XHMTV-FM

Minatitlán, Veracruz; Mexico;
- Frequency: 100.9 FM
- Branding: El Lobo de Mina

Programming
- Format: Regional Mexican

Ownership
- Owner: Núcleo Radio Mina; (Oscar Bravo, S.A. de C.V.);
- Sister stations: XHKM-FM

History
- First air date: October 14, 1983 1994 (FM)
- Former frequencies: XEMTV-AM 1260 (1983–2021)
- Call sign meaning: "Minatitlán, Veracruz"

Technical information
- ERP: 10 kW

Links
- Webcast: Listen live
- Website: gruporadiomina.com

= XHMTV-FM =

Radio station in Minatitlán, Veracruz, Mexico

XHMTV-FM (100.9 MHz) is a radio station in Minatitlán, Veracruz, Mexico.

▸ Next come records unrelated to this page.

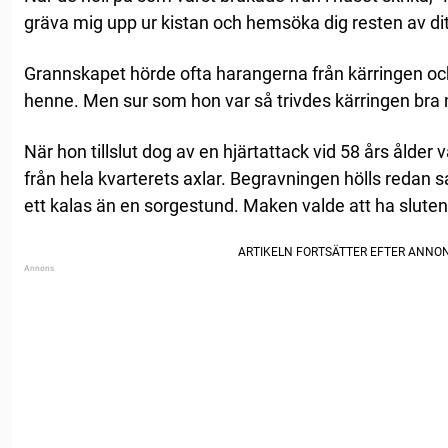
gräva mig upp ur kistan och hemsöka dig resten av ditt 
Grannskapet hörde ofta harangerna från kärringen och
henne. Men sur som hon var så trivdes kärringen bra
När hon tillslut dog av en hjärtattack vid 58 års ålde
från hela kvarterets axlar. Begravningen hölls reda
ett kalas än en sorgestund. Maken valde att ha slute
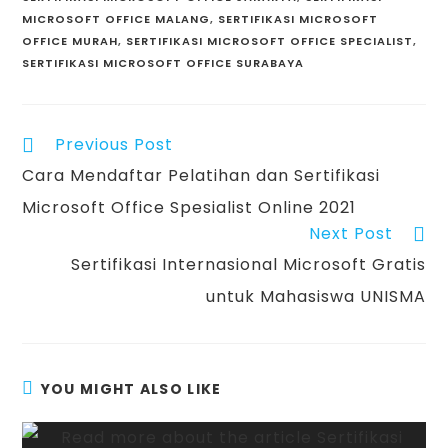
MICROSOFT OFFICE MALANG
,
SERTIFIKASI MICROSOFT
OFFICE MURAH
,
SERTIFIKASI MICROSOFT OFFICE SPECIALIST
,
SERTIFIKASI MICROSOFT OFFICE SURABAYA
Previous Post
Cara Mendaftar Pelatihan dan Sertifikasi
Microsoft Office Spesialist Online 2021
Next Post
Sertifikasi Internasional Microsoft Gratis
untuk Mahasiswa UNISMA
YOU MIGHT ALSO LIKE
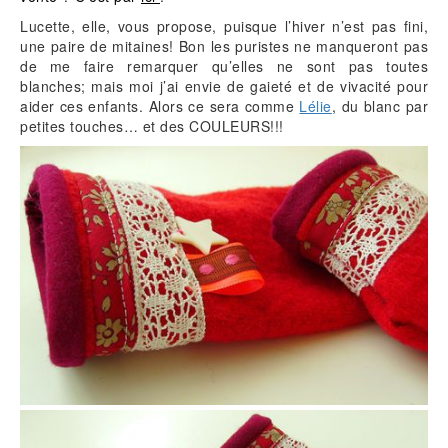
Lucette, elle, vous propose, puisque l’hiver n’est pas fini,
une paire de mitaines! Bon les puristes ne manqueront pas
de me faire remarquer qu’elles ne sont pas toutes
blanches; mais moi j’ai envie de gaieté et de vivacité pour
aider ces enfants. Alors ce sera comme
Lélie
, du blanc par
petites touches… et des COULEURS!!!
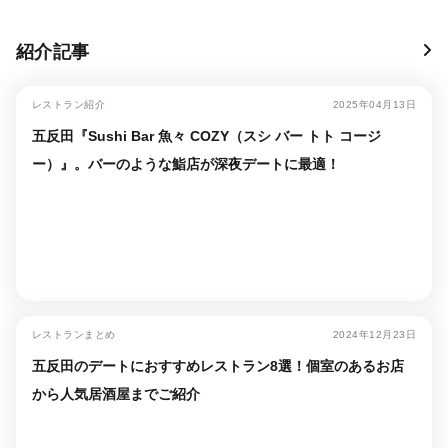
紹介記事
レストラン紹介
2025年04月13日
五反田『Sushi Bar 魚々 COZY（スシ バー トト コージ
ー）』。バーのような鮨店が深夜デートに最適！
レストランまとめ
2024年12月23日
五反田のデートにおすすめレストラン8選！個室のあるお店
から人気居酒屋までご紹介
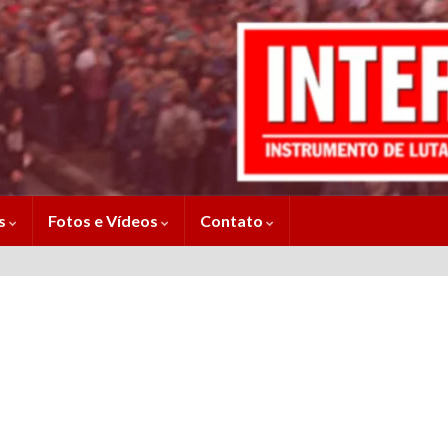
es
Fotos e Vídeos
Contato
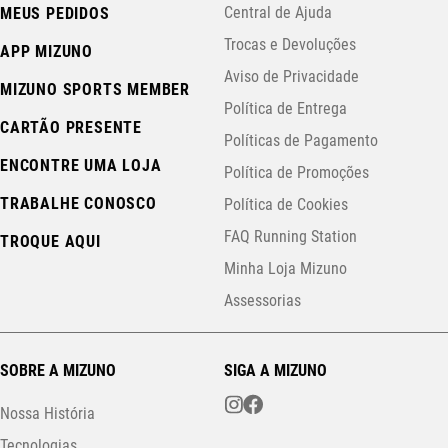
Central de Ajuda
MEUS PEDIDOS
Trocas e Devoluções
APP MIZUNO
Aviso de Privacidade
MIZUNO SPORTS MEMBER
Política de Entrega
CARTÃO PRESENTE
Políticas de Pagamento
ENCONTRE UMA LOJA
Política de Promoções
TRABALHE CONOSCO
Política de Cookies
FAQ Running Station
TROQUE AQUI
Minha Loja Mizuno
Assessorias
SOBRE A MIZUNO
SIGA A MIZUNO
Nossa História
Tecnologias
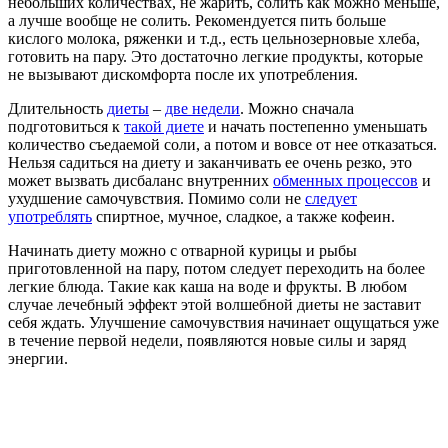
небольших количествах, не жарить, солить как можно меньше,
а лучше вообще не солить. Рекомендуется пить больше
кислого молока, ряженки и т.д., есть цельнозерновые хлеба,
готовить на пару. Это достаточно легкие продукты, которые
не вызывают дискомфорта после их употребления.
Длительность
диеты
–
две недели
. Можно сначала
подготовиться к
такой диете
и начать постепенно уменьшать
количество съедаемой соли, а потом и вовсе от нее отказаться.
Нельзя садиться на диету и заканчивать ее очень резко, это
может вызвать дисбаланс внутренних
обменных процессов
и
ухудшение самочувствия. Помимо соли не
следует
употреблять
спиртное, мучное, сладкое, а также кофеин.
Начинать диету можно с отварной курицы и рыбы
приготовленной на пару, потом следует переходить на более
легкие блюда. Такие как каша на воде и фрукты. В любом
случае лечебный эффект этой волшебной диеты не заставит
себя ждать. Улучшение самочувствия начинает ощущаться уже
в течение первой недели, появляются новые силы и заряд
энергии.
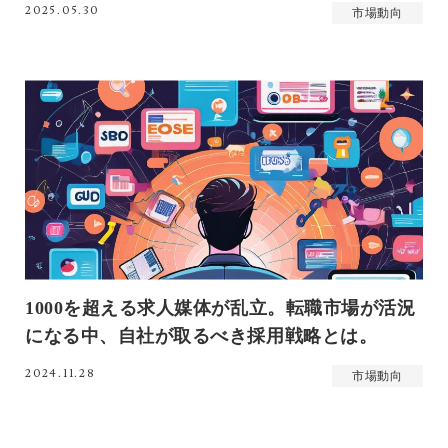
2025.05.30
市場動向
1000を超える求人媒体が乱立。転職市場が活況
になる中、自社が取るべき採用戦略とは。
2024.11.28
市場動向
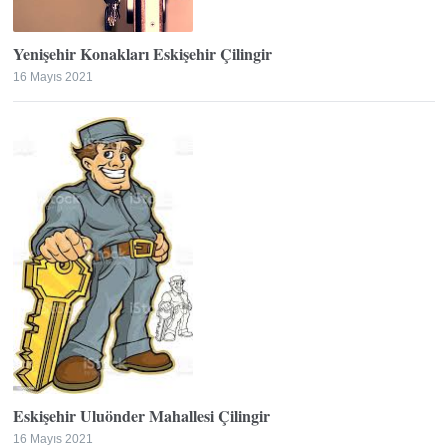
Yenişehir Konakları Eskişehir Çilingir
16 Mayıs 2021
Eskişehir Uluönder Mahallesi Çilingir
16 Mayıs 2021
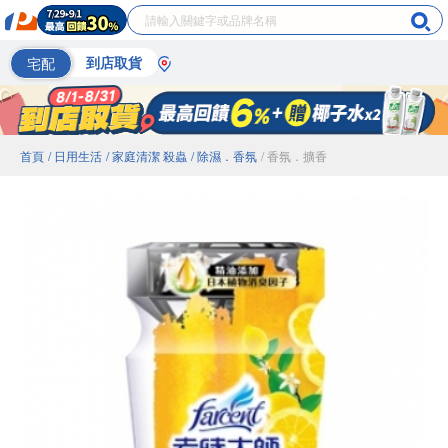
宅配
到店取貨
首頁
/ 日用生活
/ 家庭清潔 殺蟲
/ 除濕．香氛
/ 香氛．擴香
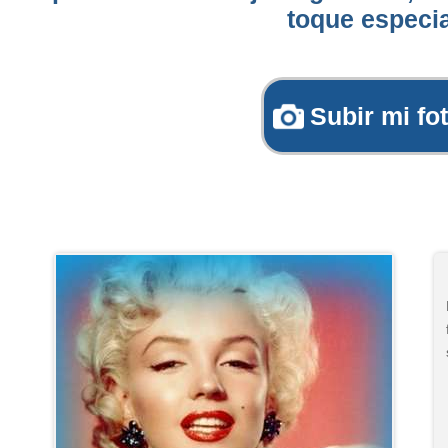
toque especia
Subir mi fo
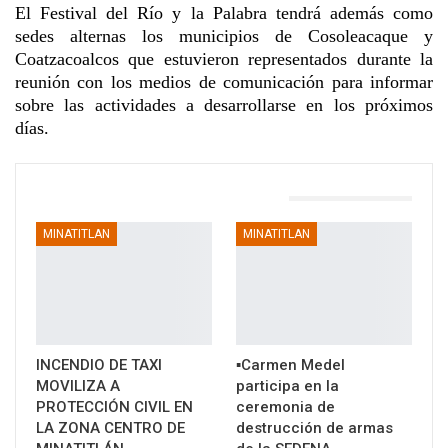
El Festival del Río y la Palabra tendrá además como
sedes alternas los municipios de Cosoleacaque y
Coatzacoalcos que estuvieron representados durante la
reunión con los medios de comunicación para informar
sobre las actividades a desarrollarse en los próximos
días.
TAMBIÉN PODRÍA GUSTARTE
MINATITLAN
MINATITLAN
INCENDIO DE TAXI
▪️Carmen Medel
MOVILIZA A
participa en la
PROTECCIÓN CIVIL EN
ceremonia de
LA ZONA CENTRO DE
destrucción de armas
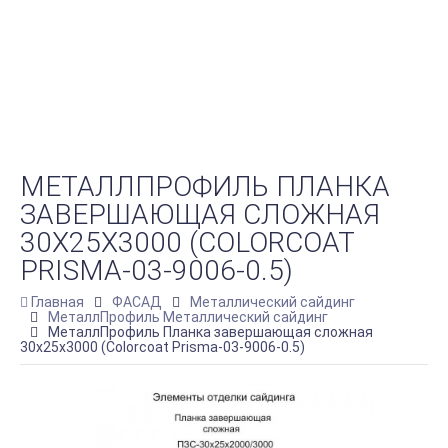
МЕТАЛЛПРОФИЛЬ ПЛАНКА
ЗАВЕРШАЮЩАЯ СЛОЖНАЯ
30Х25Х3000 (COLORCOAT
PRISMA-03-9006-0.5)
Главная
ФАСАД
Металлический сайдинг
МеталлПрофиль Металлический сайдинг
МеталлПрофиль Планка завершающая сложная
30х25х3000 (Colorcoat Prisma-03-9006-0.5)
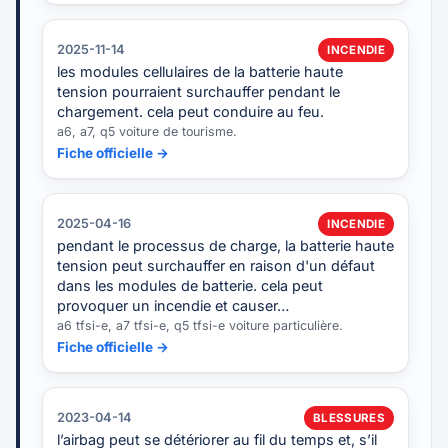
2025-11-14
INCENDIE
les modules cellulaires de la batterie haute
tension pourraient surchauffer pendant le
chargement. cela peut conduire au feu.
a6, a7, q5 voiture de tourisme.
Fiche officielle →
2025-04-16
INCENDIE
pendant le processus de charge, la batterie haute
tension peut surchauffer en raison d'un défaut
dans les modules de batterie. cela peut
provoquer un incendie et causer…
a6 tfsi-e, a7 tfsi-e, q5 tfsi-e voiture particulière.
Fiche officielle →
2023-04-14
BLESSURES
l’airbag peut se détériorer au fil du temps et, s’il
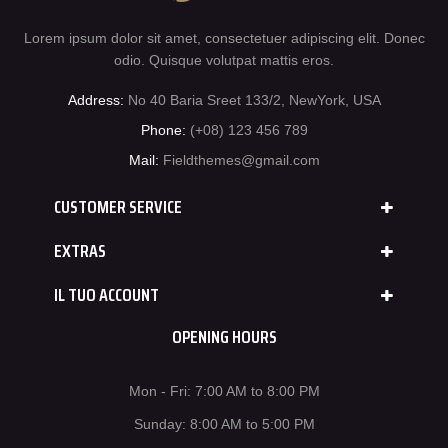
Lorem ipsum dolor sit amet, consectetuer adipiscing elit. Donec
odio. Quisque volutpat mattis eros.
Address:
No 40 Baria Sreet 133/2, NewYork, USA
Phone:
(+08) 123 456 789
Mail:
Fieldthemes@gmail.com
CUSTOMER SERVICE
EXTRAS
IL TUO ACCOUNT
OPENING HOURS
Mon - Fri: 7:00 AM to 8:00 PM
Sunday: 8:00 AM to 5:00 PM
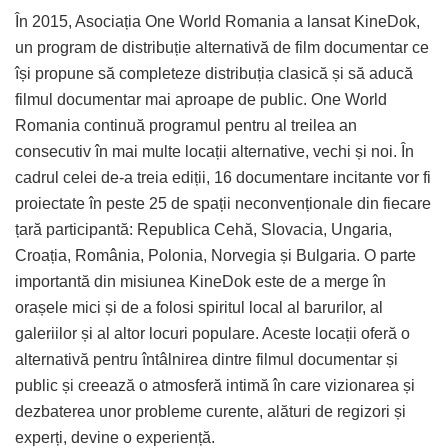
În 2015, Asociația One World Romania a lansat KineDok,
un program de distribuție alternativă de film documentar ce
își propune să completeze distribuția clasică și să aducă
filmul documentar mai aproape de public. One World
Romania continuă programul pentru al treilea an
consecutiv în mai multe locații alternative, vechi și noi. În
cadrul celei de-a treia ediții, 16 documentare incitante vor fi
proiectate în peste 25 de spații neconvenționale din fiecare
țară participantă: Republica Cehă, Slovacia, Ungaria,
Croația, România, Polonia, Norvegia și Bulgaria. O parte
importantă din misiunea KineDok este de a merge în
orașele mici și de a folosi spiritul local al barurilor, al
galeriilor și al altor locuri populare. Aceste locații oferă o
alternativă pentru întâlnirea dintre filmul documentar și
public și creează o atmosferă intimă în care vizionarea și
dezbaterea unor probleme curente, alături de regizori și
experți, devine o experiență.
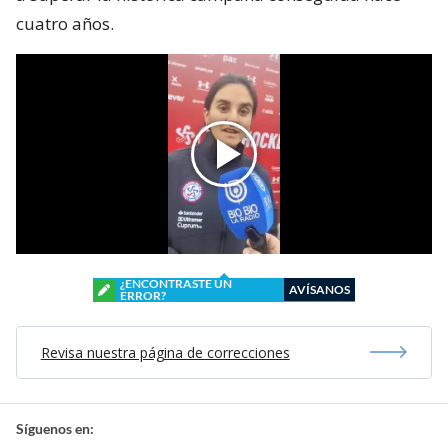
cuatro años.
¿ENCONTRASTE UN
AVÍSANOS
ERROR?
Revisa nuestra página de correcciones
Síguenos en:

It is known as El Lobo de Mina.

==History==
The concession for XEMTV-AM 1260 was awarded in 1983 to Jesús Adelaido Oscar Bravo Santos, reactivating the 1260 frequency vacated by XEDW-AM in 1969. The station was originally a daytimer broadcasting with 250 watts of power. It added the FM station in 1994.

In 2007, the station was transferred to Oscar Bravo, S.A. de C.V.

On November 17, 2021, Oscar Bravo, S.A. de C.V., surrendered the station's authority to operate on AM, becoming an FM-only station.